NSBA is largely funded by dues collected from affiliated state school board associations, paid for by local school boards out of the public coffer. Unless and until NSBA President Viola Garcia and interim CEO Chip Slaven resign, offer a letter of apology to America’s parents and ask President Biden to dismantle his newly formed task force, state and local officials should not allow taxpayer money to continue to flow into their hands.
When state legislatures come back into session, they should consider legislation to prohibit taxpayer money from flowing to state school board associations unless those associations disaffiliate with, and stop funding, NSBA. So long as state school board associations remain affiliated with NSBA, locally elected school board members should vote to disaffiliate from them. Parents should demand that school boards vote to repudiate NSBA and disaffiliate—and watch carefully as the votes are taken.

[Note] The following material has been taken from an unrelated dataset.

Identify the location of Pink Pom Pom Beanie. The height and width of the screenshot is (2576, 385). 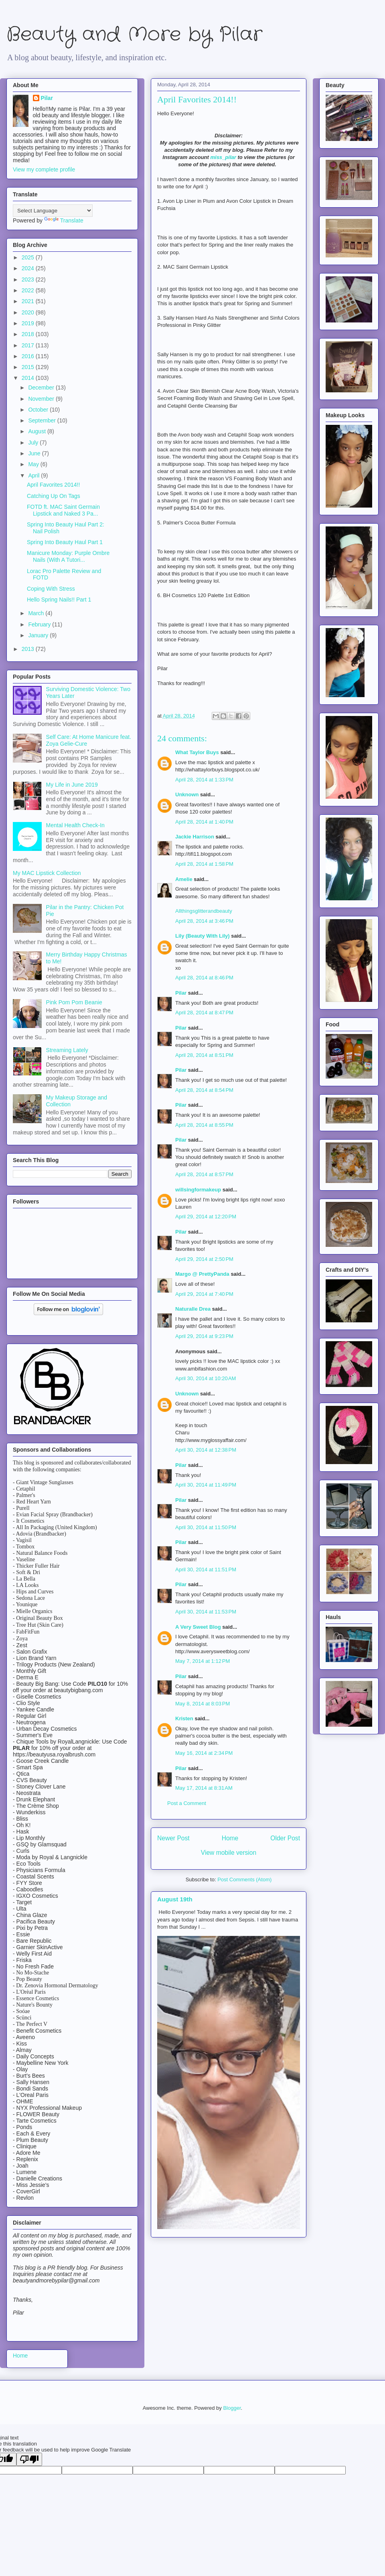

Garcia and Slaven did not write that open letter to President Biden in their own personal capacity. They purported to do so “on behalf of 90,000 school board members who govern our country’s 14,000 local public school districts.” By doing so, they have committed their members to an attitude of profound contempt—not only of parents, but of democracy itself. Categorizing vociferous dissent as “domestic terrorism” removes legitimate parental concerns from the realm of civic debate—after all, we all know we “don’t negotiate with terrorists.” If school board members and state lawmakers do not repudiate and defund NSBA, they will passively cosign NSBA’s scorn for parents and the American system of republican self-governance itself.
The decision to publish such a letter could only have taken place within a profoundly insular and radicalized organizational echo chamber. This letter is therefore only the symptom of a deeper ideological cancer that has metastasized within NSBA.
Fortunately, the Constitution does not give NSBA any special dispensation. A new national association can, and should, be built—one that will dedicate itself less to furthering a partisan ideology and more to the nuts and bolts of supporting locally elected school board members. Doing so would only take a modest concerted effort on the part of state legislators and philanthropists who believe that parents who voice concerns about how schools are run deserve to be heard and considered, rather than investigated and prosecuted.
Max Eden is a research fellow at the American Enterprise Institute.
The views expressed in this article are the writer’s own.